Menyiasati akan keterbatasan waktunya.
Jadilah, tiga piring masing-masing berisi sepuluh biji apem, ketan, dan kolak,
ditata di atas meja kecil yang ada di dalam ‘senthong tengah’ rumah kuna, warisan dari orangtua Bu Sujak.
Sebagai sesaji bagi leluhur Bu Sujak.
“Nah, akhirnya beres juga semuanya.
Sajian beres, pekerjaan juga beres.

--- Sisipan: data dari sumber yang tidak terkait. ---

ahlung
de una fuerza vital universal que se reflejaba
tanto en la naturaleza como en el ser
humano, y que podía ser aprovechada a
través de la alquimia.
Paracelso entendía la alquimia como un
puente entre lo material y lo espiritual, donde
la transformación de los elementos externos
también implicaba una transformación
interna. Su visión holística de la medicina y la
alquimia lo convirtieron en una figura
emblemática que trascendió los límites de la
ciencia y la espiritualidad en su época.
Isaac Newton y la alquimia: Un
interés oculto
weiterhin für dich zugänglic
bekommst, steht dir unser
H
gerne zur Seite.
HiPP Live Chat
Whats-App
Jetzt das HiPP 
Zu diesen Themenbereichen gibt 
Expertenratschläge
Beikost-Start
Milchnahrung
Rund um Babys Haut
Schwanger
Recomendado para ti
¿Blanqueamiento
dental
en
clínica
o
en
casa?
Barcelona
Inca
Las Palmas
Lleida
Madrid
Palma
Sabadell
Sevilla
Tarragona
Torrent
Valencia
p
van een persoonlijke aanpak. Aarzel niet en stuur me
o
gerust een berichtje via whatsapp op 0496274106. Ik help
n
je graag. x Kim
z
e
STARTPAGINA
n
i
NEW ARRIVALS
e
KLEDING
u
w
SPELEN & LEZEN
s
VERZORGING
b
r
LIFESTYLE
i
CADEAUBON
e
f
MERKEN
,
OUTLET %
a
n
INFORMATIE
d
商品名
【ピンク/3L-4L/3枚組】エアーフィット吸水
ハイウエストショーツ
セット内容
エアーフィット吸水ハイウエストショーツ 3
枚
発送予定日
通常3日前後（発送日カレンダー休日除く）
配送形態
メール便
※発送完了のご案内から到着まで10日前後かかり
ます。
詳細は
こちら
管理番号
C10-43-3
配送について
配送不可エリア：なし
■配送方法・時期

Tidak terganggu”, ujar Bu Sujak dengan tersenyum puas.
Seperti biasanya, setelah sehari-semalam disajikan, kuwe apem, ketan, dan kolak tersebut akan ‘dilorot’ oleh Bu Sujak.
Betapa kaget dan herannya Bu Sujak ketika masuk ‘senthong tengah’.

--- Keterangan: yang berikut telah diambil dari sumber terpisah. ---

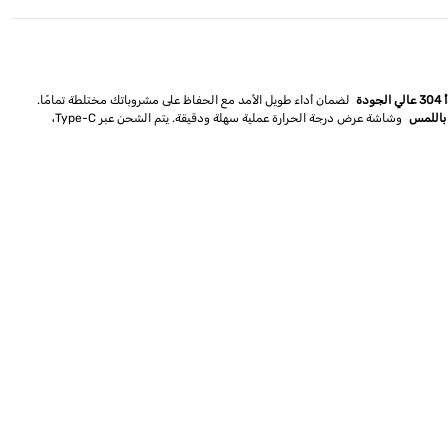
لضمان أداء طويل الأمد مع الحفاظ على مشروباتك مختلطة تمامًا.
باللمس
وشاشة عرض درجة الحرارة عملية سهلة ودقيقة. يتم الشحن عبر Type-C،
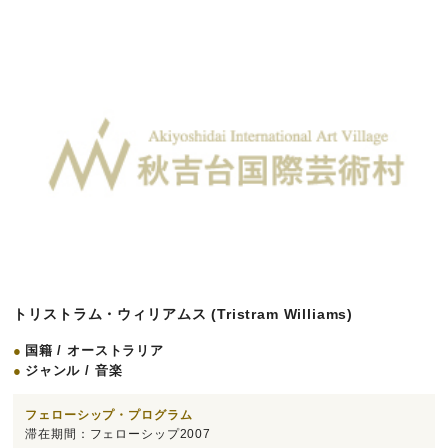
トリストラム・ウィリアムス (Tristram Williams)
国籍 / オーストラリア
ジャンル / 音楽
フェローシップ・プログラム
滞在期間：フェローシップ2007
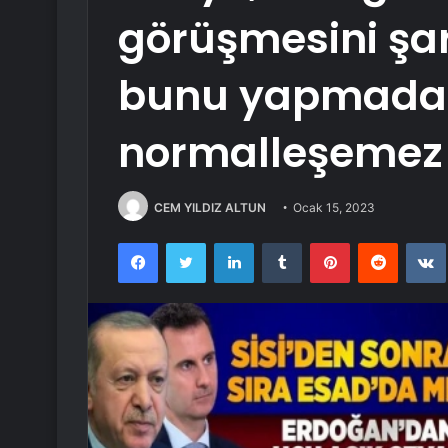
görüşmesini şart
bunu yapmadan 
normalleşemez
CEM YILDIZ ALTUN
Ocak 15, 2023
Facebook
Twitter
LinkedIn
Tumblr
Pinterest
Reddit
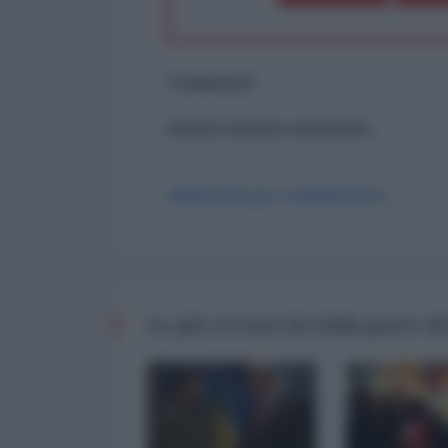
Commenti
ancora nessun commento
Abbonati per commentare
Le più recenti da Dalla parte de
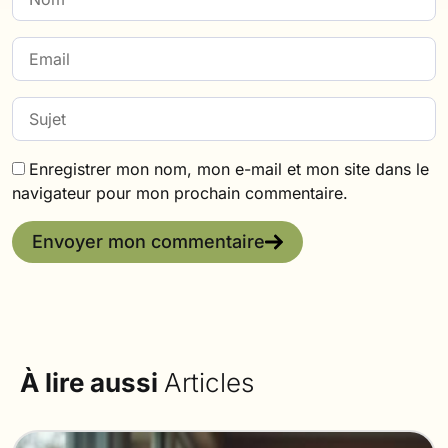
Enregistrer mon nom, mon e-mail et mon site dans le
navigateur pour mon prochain commentaire.
Envoyer mon commentaire
À lire aussi
Articles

Kue apem, ketan, dan kolak sudah tidak lagi berada di atas piring.
Sudah berpindah tempat dan bercampur menjadi satu di sebuah besek bambu.
Tidak lagi berbentuk apem. Namun sudah berubah menjadi cuilan-cuilan kecil, campur aduk dengan ketan dan kolak.
Dan tampaknya seperti sengaja diaduk-aduk.
Tidak hanya itu. Terlihat juga beberapa ekor cacing tanah berwarna kemerahan di sela-sela adukan itu.